What you would think this means is that Ms. Isaacson’s students averaged 3.57 on the test the year before; they were predicted to average 3.69 this year; they actually averaged 3.63, giving her a value added of 0.06 below zero.
Wrong.
These are not averages. For example, the department defines Ms. Isaacson’s 3.57 prior proficiency as “the average prior year proficiency rating of the students who contribute to a teacher’s value added score.”
Right.
The calculation for Ms. Isaacson’s 3.69 predicted score is even more daunting. It is based on 32 variables — including whether a student was “retained in grade before pretest year” and whether a student is “new to city in pretest or post-test year.”
Those 32 variables are plugged into a statistical model that looks like one of those equations that in “Good Will Hunting” only Matt Damon was capable of solving.
The process appears transparent, but it is clear as mud, even for smart lay people like teachers, principals and — I hesitate to say this — journalists.
The last line is the entire problem with this section.

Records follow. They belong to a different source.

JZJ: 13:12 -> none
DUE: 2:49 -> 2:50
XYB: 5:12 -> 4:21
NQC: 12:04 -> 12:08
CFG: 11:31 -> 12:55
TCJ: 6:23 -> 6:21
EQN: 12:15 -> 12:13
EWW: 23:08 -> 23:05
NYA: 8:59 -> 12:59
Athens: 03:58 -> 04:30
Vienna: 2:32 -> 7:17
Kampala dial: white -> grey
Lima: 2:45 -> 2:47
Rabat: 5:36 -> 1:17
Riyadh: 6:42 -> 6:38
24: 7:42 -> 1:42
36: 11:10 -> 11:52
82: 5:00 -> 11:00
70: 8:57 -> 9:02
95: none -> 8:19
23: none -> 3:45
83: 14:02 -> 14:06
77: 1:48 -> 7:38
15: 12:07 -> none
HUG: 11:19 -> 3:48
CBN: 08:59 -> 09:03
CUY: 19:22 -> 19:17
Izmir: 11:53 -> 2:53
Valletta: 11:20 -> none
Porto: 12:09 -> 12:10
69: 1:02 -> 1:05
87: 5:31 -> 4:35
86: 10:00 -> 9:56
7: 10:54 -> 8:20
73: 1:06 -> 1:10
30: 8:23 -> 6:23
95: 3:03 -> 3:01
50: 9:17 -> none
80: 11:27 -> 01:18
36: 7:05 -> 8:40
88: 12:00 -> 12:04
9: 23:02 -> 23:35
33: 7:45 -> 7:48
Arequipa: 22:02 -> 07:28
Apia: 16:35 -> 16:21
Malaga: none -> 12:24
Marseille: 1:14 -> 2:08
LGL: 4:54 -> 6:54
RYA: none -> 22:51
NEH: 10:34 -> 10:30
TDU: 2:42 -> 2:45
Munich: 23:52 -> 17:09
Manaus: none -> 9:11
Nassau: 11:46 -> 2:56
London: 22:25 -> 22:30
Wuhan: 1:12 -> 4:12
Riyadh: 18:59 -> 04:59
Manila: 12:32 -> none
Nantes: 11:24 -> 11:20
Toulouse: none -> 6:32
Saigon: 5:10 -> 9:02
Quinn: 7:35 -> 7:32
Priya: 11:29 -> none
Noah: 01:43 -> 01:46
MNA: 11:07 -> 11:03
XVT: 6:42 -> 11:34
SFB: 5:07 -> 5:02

It is his job to tell us what he’s talking about in a way we can understand. That is at the core of journalism. Instead he just seems lazy.
For example: “These are not averages. For example, the department defines Ms. Isaacson’s 3.57 prior proficiency as “the average prior year proficiency rating of the students who contribute to a teacher’s value added score.” It is an average. I don’t know how you can say something is not an average and then quote its definition as beginning with the phrase “the average.” Now that whole sentence from DOE is slightly confusing, but I think all it is saying is that 3.57 is the average prior proficiency of all those student who are in the value added model for Isaacson’s effectiveness (important to note here, its not her prior proficiency but that of her students). There are all sorts of reasons that the particular students that she had in her classroom might not be in the model. That is, some students are likely excluded from the model because DOE doesn’t have values for all the other 32 variables or the student has a documented learning disability.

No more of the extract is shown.